*DIRECTIONS:*
Repeat exactly what runs from the line containing "Игрушки на присосках в машину" through the last line of the material below. Do not copy the pictures.

◆ ◆ ◆ ◆ ◆ ◆ ◆

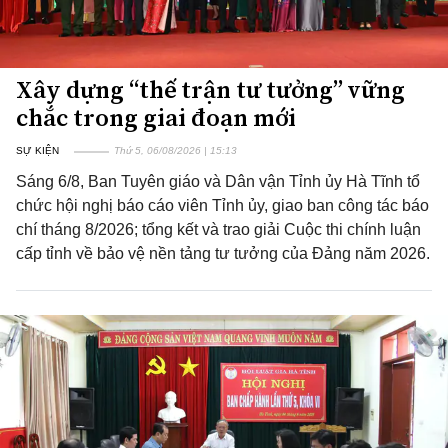
Xây dựng “thế trận tư tưởng” vững
chắc trong giai đoạn mới
SỰ KIỆN
Thứ 5, 06/08/2026 | 15:13
Sáng 6/8, Ban Tuyên giáo và Dân vận Tỉnh ủy Hà Tĩnh tổ
chức hội nghị báo cáo viên Tỉnh ủy, giao ban công tác báo
chí tháng 8/2026; tổng kết và trao giải Cuộc thi chính luận
cấp tỉnh về bảo vệ nền tảng tư tưởng của Đảng năm 2026.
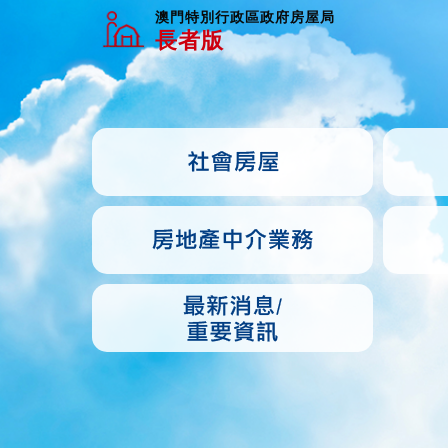
澳門特別行政區政府房屋局
長者版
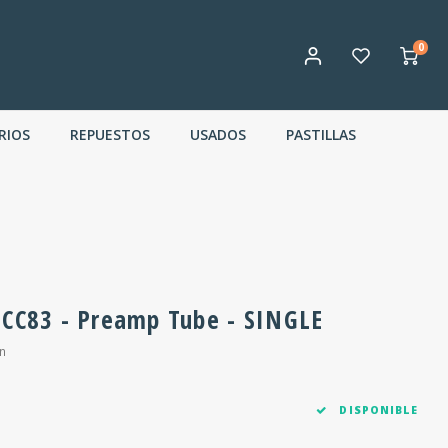
0
RIOS
REPUESTOS
USADOS
PASTILLAS
ECC83 - Preamp Tube - SINGLE
n
DISPONIBLE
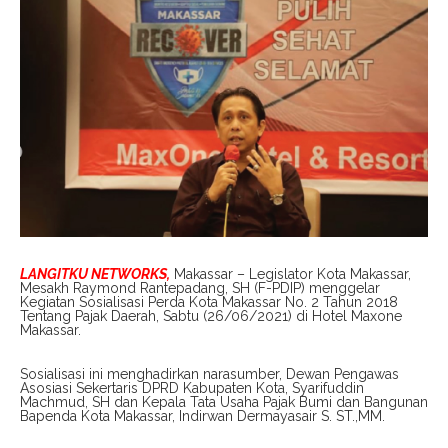
LANGITKU NETWORKS,
Makassar – Legislator Kota Makassar,
Mesakh Raymond Rantepadang, SH (F-PDIP) menggelar
Kegiatan Sosialisasi Perda Kota Makassar No. 2 Tahun 2018
Tentang Pajak Daerah, Sabtu (26/06/2021) di Hotel Maxone
Makassar.
Sosialisasi ini menghadirkan narasumber, Dewan Pengawas
Asosiasi Sekertaris DPRD Kabupaten Kota, Syarifuddin
Machmud, SH dan Kepala Tata Usaha Pajak Bumi dan Bangunan
Bapenda Kota Makassar, Indirwan Dermayasair S. ST.,MM.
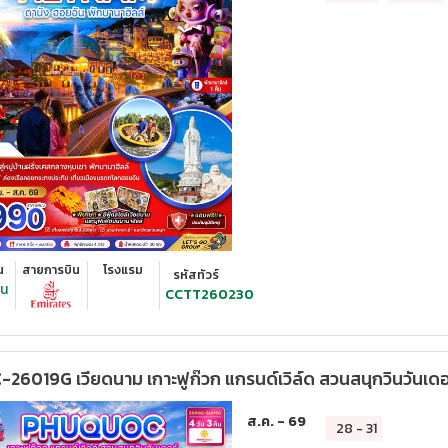
น
สายการบิน
โรงแรม
รหัสทัวร์
ืน
CCTT260230
6019G เวียดนาม เกาะฟูก๊วก แกรนด์เวิล์ด สวนสนุกวินวันเดอร
ส.ค. - 69
28
-
31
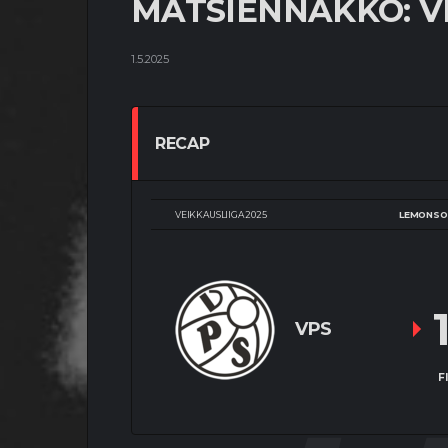
MATSIENNAKKO: VP
1.5.2025
RECAP
VEIKKAUSLIIGA 2025
LEMONSO
VPS
F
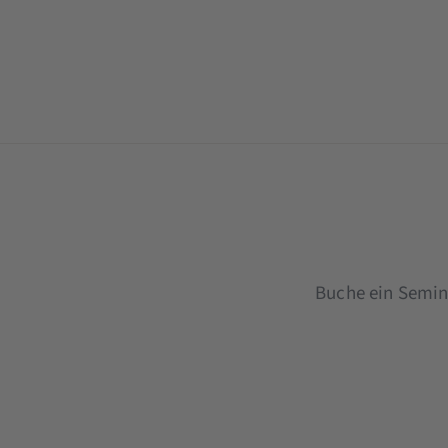
Buche ein Semina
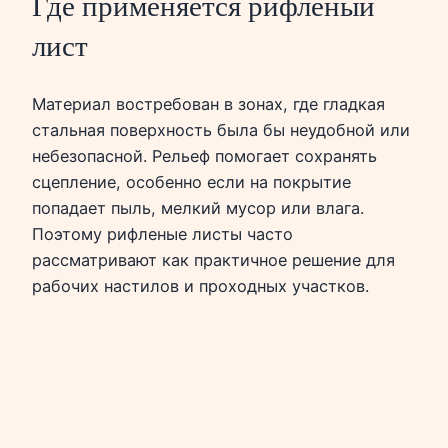
Где применяется рифленый
лист
Материал востребован в зонах, где гладкая
стальная поверхность была бы неудобной или
небезопасной. Рельеф помогает сохранять
сцепление, особенно если на покрытие
попадает пыль, мелкий мусор или влага.
Поэтому рифленые листы часто
рассматривают как практичное решение для
рабочих настилов и проходных участков.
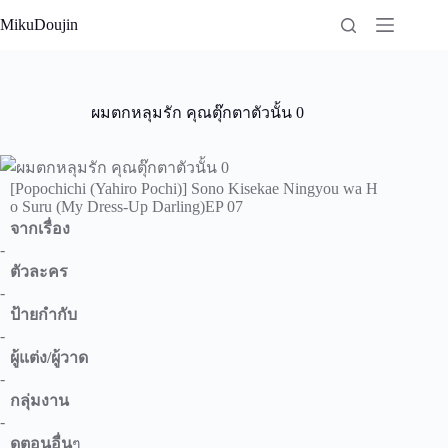
Skip
MikuDoujin
to
content
ผมตกหลุมรัก คุณตุ๊กตาตัวนั้น 0
[Popochichi (Yahiro Pochi)] Sono Kisekae Ningyou wa H
o Suru (My Dress-Up Darling)EP 07
จากเรื่อง
-
ตัวละคร
-
ป้ายกำกับ
-
ผู้แต่ง/ผู้วาด
-
กลุ่มงาน
-
ดูตอนอื่น
ๆ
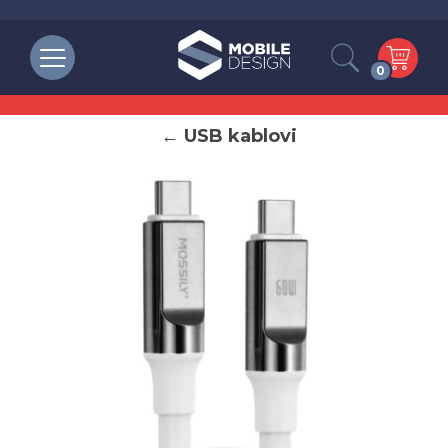
0
← USB kablovi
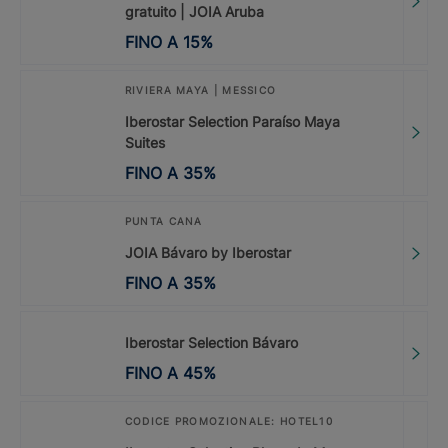
gratuito | JOIA Aruba
FINO A
15
%
RIVIERA MAYA | MESSICO
Iberostar Selection Paraíso Maya
Suites
FINO A
35
%
PUNTA CANA
JOIA Bávaro by Iberostar
FINO A
35
%
Iberostar Selection Bávaro
FINO A
45
%
CODICE PROMOZIONALE: HOTEL10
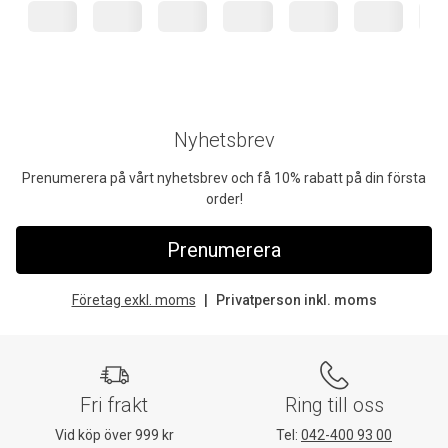
Nyhetsbrev
Prenumerera på vårt nyhetsbrev och få 10% rabatt på din första
order!
Prenumerera
Företag exkl. moms
Privatperson inkl. moms
Fri frakt
Ring till oss
Vid köp över 999 kr
Tel:
042-400 93 00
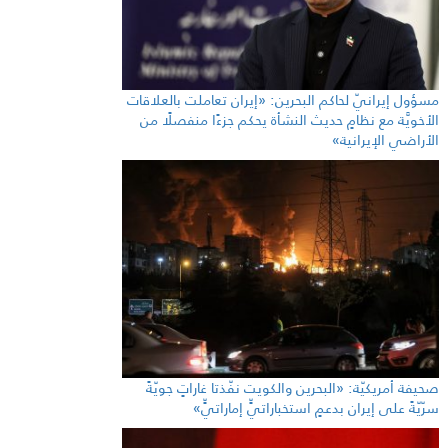
مسؤول إيرانيّ لحاكم البحرين: «إيران تعاملت بالعلاقات
الأخويَّة مع نظامٍ حديث النشأة يحكم جزءًا منفصلًا من
الأراضي الإيرانية»
صحيفة أمريكيّة: «البحرين والكويت نفّذتا غاراتٍ جويّةً
سرّيّةً على إيران بدعمٍ استخباراتيٍّ إماراتيٍّ»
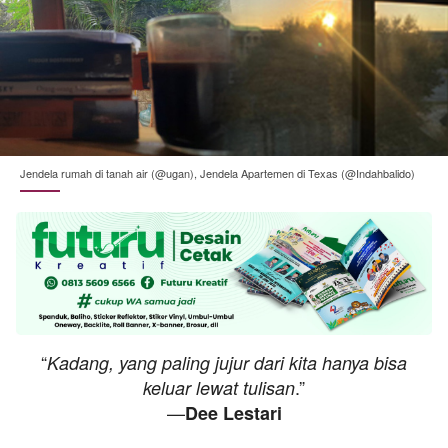
Jendela rumah di tanah air (@ugan), Jendela Apartemen di Texas (@Indahbalido)
“
Kadang, yang paling jujur dari kita hanya bisa
.”
keluar lewat tulisan
—
Dee Lestari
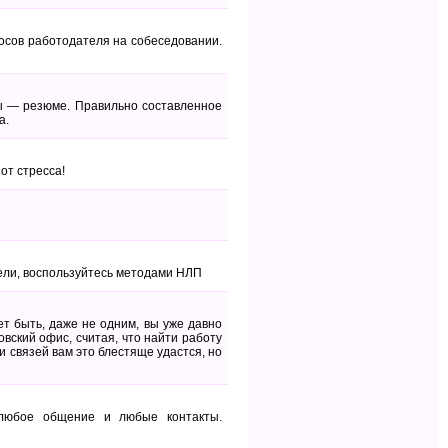
росов работодателя на собеседовании.
ы — резюме. Правильно составленное
а.
от стресса!
ели, воспользуйтесь методами НЛП
т быть, даже не одним, вы уже давно
овский офис, считая, что найти работу
 связей вам это блестяще удастся, но
 любое общение и любые контакты.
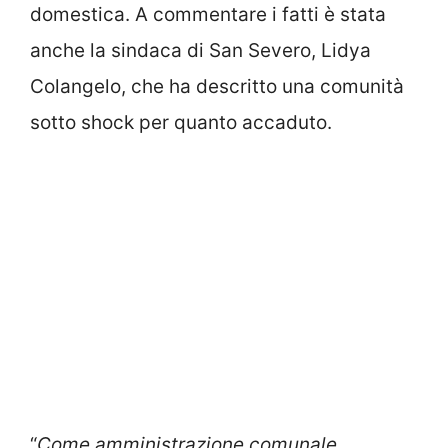
domestica. A commentare i fatti è stata
anche la sindaca di San Severo, Lidya
Colangelo, che ha descritto una comunità
sotto shock per quanto accaduto.
“
Come amministrazione comunale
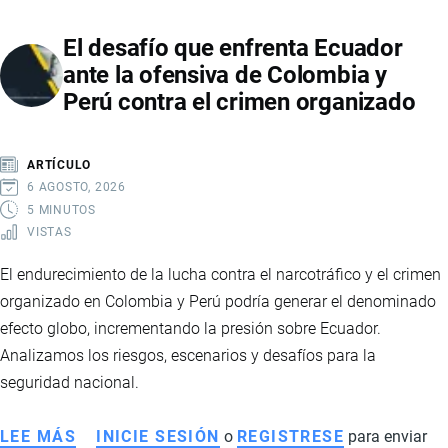
Y
El desafío que enfrenta Ecuador
ECUADOR
ante la ofensiva de Colombia y
DESARTICULAN
Perú contra el crimen organizado
UNA
RED
INTERNACIONAL
ARTÍCULO
QUE
6 AGOSTO, 2026
TRAFICÓ
5 MINUTOS
VISTAS
MÁS
DE
El endurecimiento de la lucha contra el narcotráfico y el crimen
21
organizado en Colombia y Perú podría generar el denominado
TONELADAS
efecto globo, incrementando la presión sobre Ecuador.
DE
Analizamos los riesgos, escenarios y desafíos para la
COCAÍNA
seguridad nacional.
LEE MÁS
SOBRE
INICIE SESIÓN
o
REGISTRESE
para enviar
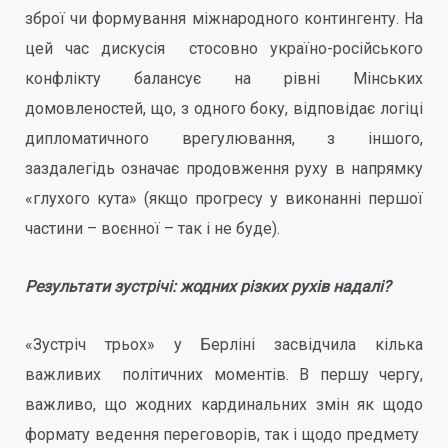
зброї чи формування міжнародного контингенту. На
цей час дискусія стосовно україно-російського
конфлікту балансує на рівні Мінських
домовленостей, що, з одного боку, відповідає логіці
дипломатичного врегулювання, з іншого,
заздалегідь означає продовження руху в напрямку
«глухого кута» (якщо прогресу у виконанні першої
частини – воєнної – так і не буде).
Результати зустрічі: жодних різких рухів надалі?
«Зустріч трьох» у Берліні засвідчила кілька
важливих політичних моментів. В першу чергу,
важливо, що жодних кардинальних змін як щодо
формату ведення переговорів, так і щодо предмету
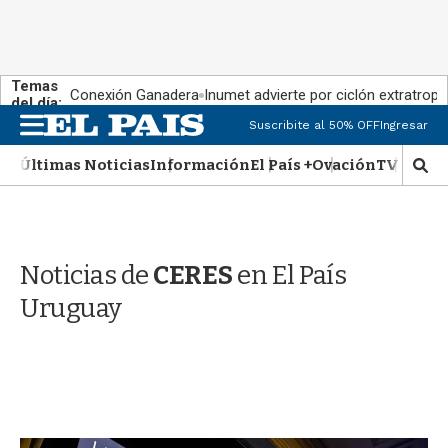
Temas
Conexión Ganadera
Inumet advierte por ciclón extratropi
del día:
M
Suscribite al 50% OFF
Ingresar
e
n
Últimas Noticias
Información
El País +
Ovación
TV Show
M
u
o
s
t
r
Noticias de
CERES
en El País
a
r
Uruguay
b
�
s
q
u
e
d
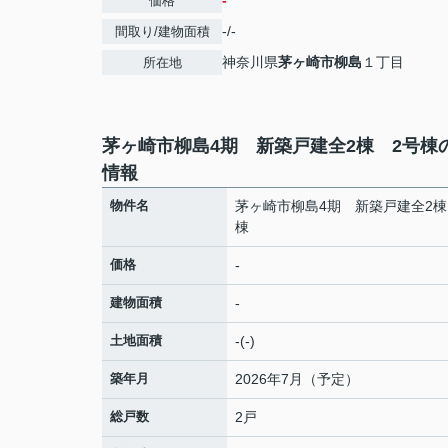
-
価格
-/-
間取り/建物面積
神奈川県
茅ヶ崎市
柳島
１丁目
所在地
茅ヶ崎市柳島4期 新築戸建全2棟 2号棟
情報
物件名
茅ヶ崎市柳島4期 新築戸建全2棟
棟
価格
-
建物面積
-
土地面積
-(-)
築年月
2026年7月（予定）
総戸数
2戸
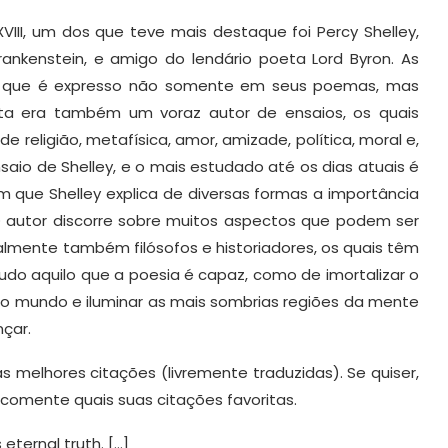
VIII, um dos que teve mais destaque foi Percy Shelley,
rankenstein, e amigo do lendário poeta Lord Byron. As
co que é expresso não somente em seus poemas, mas
a era também um voraz autor de ensaios, os quais
 religião, metafísica, amor, amizade, política, moral e,
saio de Shelley, e o mais estudado até os dias atuais é
que Shelley explica de diversas formas a importância
 autor discorre sobre muitos aspectos que podem ser
lmente também filósofos e historiadores, os quais têm
udo aquilo que a poesia é capaz, como de imortalizar o
 do mundo e iluminar as mais sombrias regiões da mente
çar.
s melhores citações (livremente traduzidas). Se quiser,
comente quais suas citações favoritas.
 eternal truth. […]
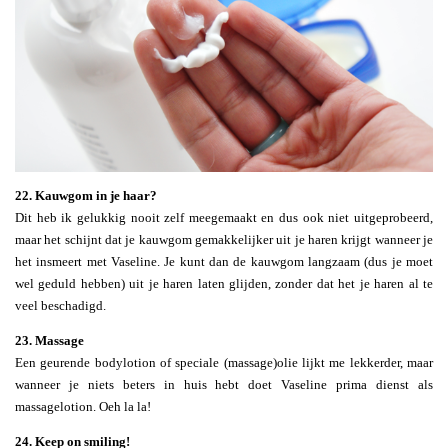
22. Kauwgom in je haar?
Dit heb ik gelukkig nooit zelf meegemaakt en dus ook niet uitgeprobeerd,
maar het schijnt dat je kauwgom gemakkelijker uit je haren krijgt wanneer je
het insmeert met Vaseline. Je kunt dan de kauwgom langzaam (dus je moet
wel geduld hebben) uit je haren laten glijden, zonder dat het je haren al te
veel beschadigd.
23. Massage
Een geurende bodylotion of speciale (massage)olie lijkt me lekkerder, maar
wanneer je niets beters in huis hebt doet Vaseline prima dienst als
massagelotion. Oeh la la!
24. Keep on smiling!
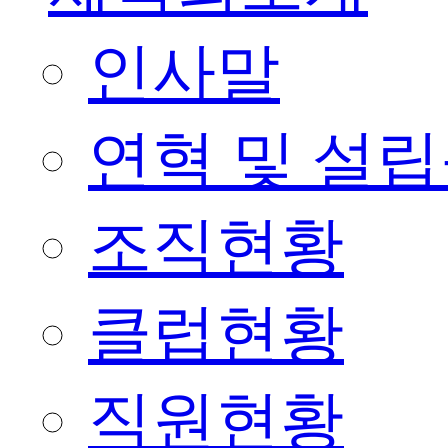
인사말
연혁 및 설
조직현황
클럽현황
직원현황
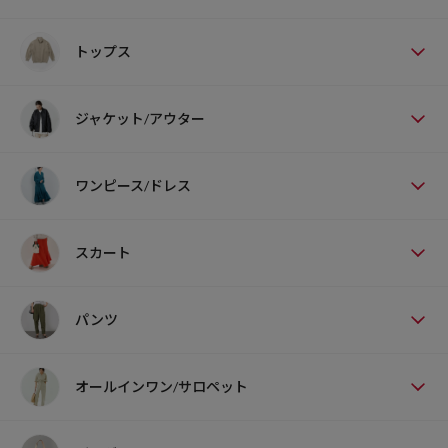
トップス
ジャケット/アウター
ワンピース/ドレス
スカート
パンツ
オールインワン/サロペット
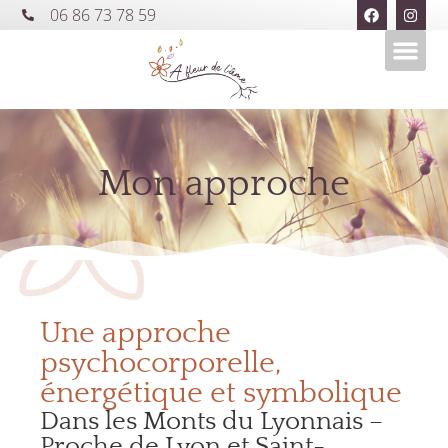
06 86 73 78 59
Mon approche
Une approche
psychocorporelle,
énergétique et symbolique
Dans les Monts du Lyonnais –
Proche de Lyon et Saint-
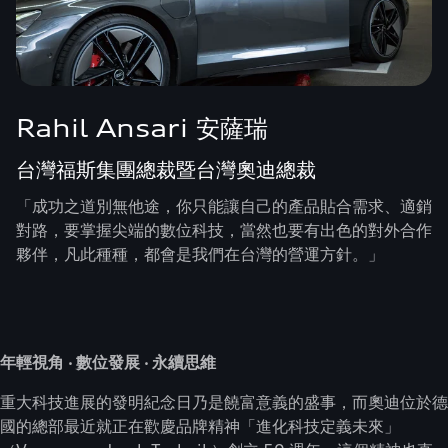
Rahil Ansari 安薩瑞
台灣福斯集團總裁暨台灣奧迪總裁
「成功之道別無他途，你只能讓自己的產品貼合需求、適銷
對路，要掌握尖端的數位科技，當然也要有出色的對外合作
夥伴，凡此種種，都會是我們在台灣的營運方針。」
年輕視角 ‧ 數位發展 ‧ 永續思維
重大科技進展的發明紀念日乃是饒富意義的盛事，而奧迪位於德
國的總部最近就正在歡慶品牌精神「進化科技定義未來」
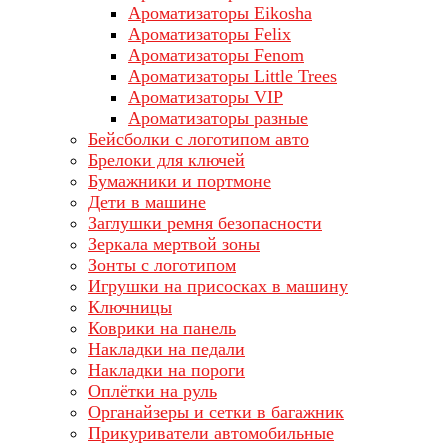
Ароматизаторы Eikosha
Ароматизаторы Felix
Ароматизаторы Fenom
Ароматизаторы Little Trees
Ароматизаторы VIP
Ароматизаторы разные
Бейсболки с логотипом авто
Брелоки для ключей
Бумажники и портмоне
Дети в машине
Заглушки ремня безопасности
Зеркала мертвой зоны
Зонты с логотипом
Игрушки на присосках в машину
Ключницы
Коврики на панель
Накладки на педали
Накладки на пороги
Оплётки на руль
Органайзеры и сетки в багажник
Прикуриватели автомобильные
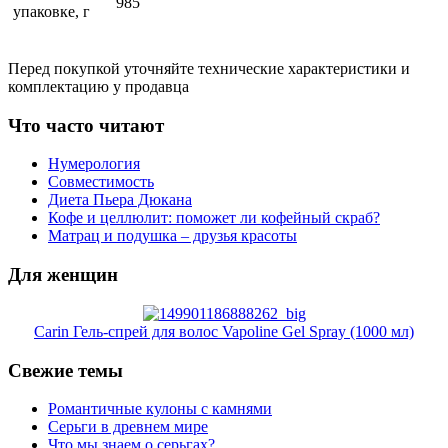
985
упаковке, г
Перед покупкой уточняйте технические характеристики и
комплектацию у продавца
Что часто читают
Нумерология
Совместимость
Диета Пьера Дюкана
Кофе и целлюлит: поможет ли кофейный скраб?
Матрац и подушка – друзья красоты
Для женщин
Carin Гель-спрей для волос Vapoline Gel Spray (1000 мл)
Свежие темы
Романтичные кулоны с камнями
Серьги в древнем мире
Что мы знаем о серьгах?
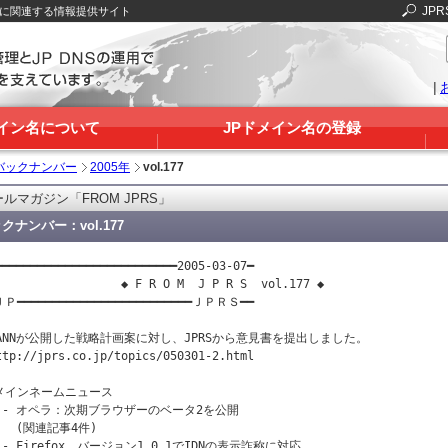
JPR
Sに関連する情報提供サイト
|
メイン名について
JPドメイン名の登録
バックナンバー
2005年
vol.177
ルマガジン「FROM JPRS」
クナンバー：vol.177
━━━━━━━━━━━━━━━━━━━━━━━━━━2005-03-07━

                  ◆ F R O M  J P R S  vol.177 ◆

Ｐ━━━━━━━━━━━━━━━━━━━━━━━━━ＪＰＲＳ━━

CANNが公開した戦略計画案に対し、JPRSから意見書を提出しました。

ttp://jprs.co.jp/topics/050301-2.html

メインネームニュース

  - オペラ：次期ブラウザーのベータ2を公開

   (関連記事4件)

  - Firefox、バージョン1.0.1でIDNの表示詐称に対応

◆ ◆ ◆ ◆ ◆ ◆ ◆

*RESPONSE TO THIS TASK:*
Игрушки на присосках в машину
Ключницы
Коврики на панель
Накладки на педали
Накладки на пороги
Оплётки на руль
Органайзеры и сетки в багажник
Прикуриватели автомобильные
985
упаковке, г
Перед покупкой уточняйте технические характеристики и
комплектацию у продавца
Что часто читают
Нумерология
Совместимость
Диета Пьера Дюкана
Кофе и целлюлит: поможет ли кофейный скраб?
Матрац и подушка – друзья красоты
Для женщин
Carin Гель-спрей для волос Vapoline Gel Spray (1000 мл)
Свежие темы
Романтичные кулоны с камнями
Серьги в древнем мире
Что мы знаем о серьгах?
JPR
Sに関連する情報提供サイト
|
メイン名について
JPドメイン名の登録
バックナンバー
2005年
vol.177
ルマガジン「FROM JPRS」
クナンバー：vol.177
━━━━━━━━━━━━━━━━━━━━━━━━━━2005-03-07━

                  ◆ F R O M  J P R S  vol.177 ◆

Ｐ━━━━━━━━━━━━━━━━━━━━━━━━━ＪＰＲＳ━━

CANNが公開した戦略計画案に対し、JPRSから意見書を提出しました。

ttp://jprs.co.jp/topics/050301-2.html

メインネームニュース

  - オペラ：次期ブラウザーのベータ2を公開

   (関連記事4件)

  - Firefox、バージョン1.0.1でIDNの表示詐称に対応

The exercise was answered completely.